GOP President Donald Trump’s plans to build a U.S.-Mexico border wall face increased resistance from state governors, with Wisconsin’s Democratic chief executive being the latest.
Meanwhile, the Democrat-controlled House of Representatives today is expected to decide whether to overturn Trump’s emergency declaration to build 700-miles of barriers.
As the president seeks to fulfill his 2016 presidential campaign promise to build a wall—and as he prepares a 2020 reelection bid—here’s a rundown on presidential pushback from the states.
Wisconsin’s Gov. Tony Evers issued an order Monday to withdraw the state’s 112 national guard troops from the border. “There is simply not ample evidence to support the president’s contention that there exists a national security crisis at our Southwestern border,” Evers said in a news release.
The Wisconsin governor added border issues fall within the jurisdiction of U.S. Customs and Border Protection.
Trump’s 2016 general election victory in Wisconsin was crucial to his becoming president.
In early February, ahead of the president’s State of the Union address, New Mexico Gov.

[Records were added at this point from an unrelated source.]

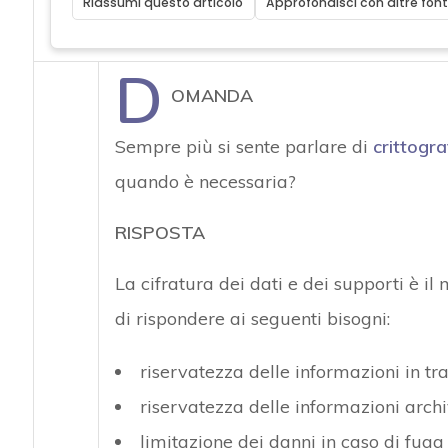
Riassumi questo articolo
Approfondisci con altre font
D
OMANDA
Sempre più si sente parlare di
crittogra
quando è necessaria?
RISPOSTA
La cifratura dei dati e dei supporti è i
di rispondere ai seguenti bisogni:
riservatezza delle informazioni in tra
riservatezza delle informazioni archi
limitazione dei danni in caso di fuga 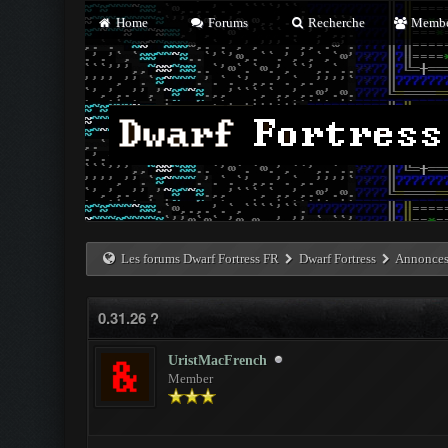
Home
Forums
Recherche
Membe
Les forums Dwarf Fortress FR
Dwarf Fortress
Annonces 
0.31.26 ?
UristMacFrench
Member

Michelle Lujan Grisham, a Democrat, ordered the state’s 118 deployed National Guard troops to withdraw. She called the president’s claims of an immigration crisis a “charade of border fear-mongering.”
Additionally, Lujan Grisham ordered withdrawal of guard members on the New Mexico-Mexico border from Arkansas, Kansas, Kentucky, New Hampshire, South Carolina, and Wisconsin, NPR reported.
A small number of New Mexico guard troops remain deployed to respond to humanitarian needs, the governor’s office said.
Just days later, Democrat California Gov. Gavin Newsom acted. He signed an executive order Feb. 11 to withdraw National Guard troops from his state’s border with Mexico.
The 360 troops were re-deployed to assist with wildfire suppression efforts in the state. Meanwhile, Trump threatened to cut Federal Emergency Management Agency funds to California for wildfire relief, although the agency said a presidential order was never issued.
Newsom called Trump’s border emergency a “manufactured crisis.”
Additionally, several other states over the summer withdrew or canceled deployment of National Guard troops in response to the Trump administration’s family separation policy for immigrants crossing into the U.S. illegally at the Mexican border.
Virginia, Maryland, and North Carolina recalled troops over the separation policy. Refusing to deploy troops for the same reason were Colorado, Delaware, Massachusetts, New Hampshire, New York, Rhode Island, and Oregon.
The president and Congress have been in a months-long standoff over his proposed $18 billion, 10-year funding for the wall, a cornerstone of Trump’s 2016 presidential bid.
Meanwhile, the majority of American voters oppose Trump’s national emergency, according to recent poll conducted by POLITICO/Morning Consult. It concludes that 41% of voters strongly oppose Trump’s decision to declare a national emergency, while just 26% of voters strongly support it, and 13% “somewhat support” the measure.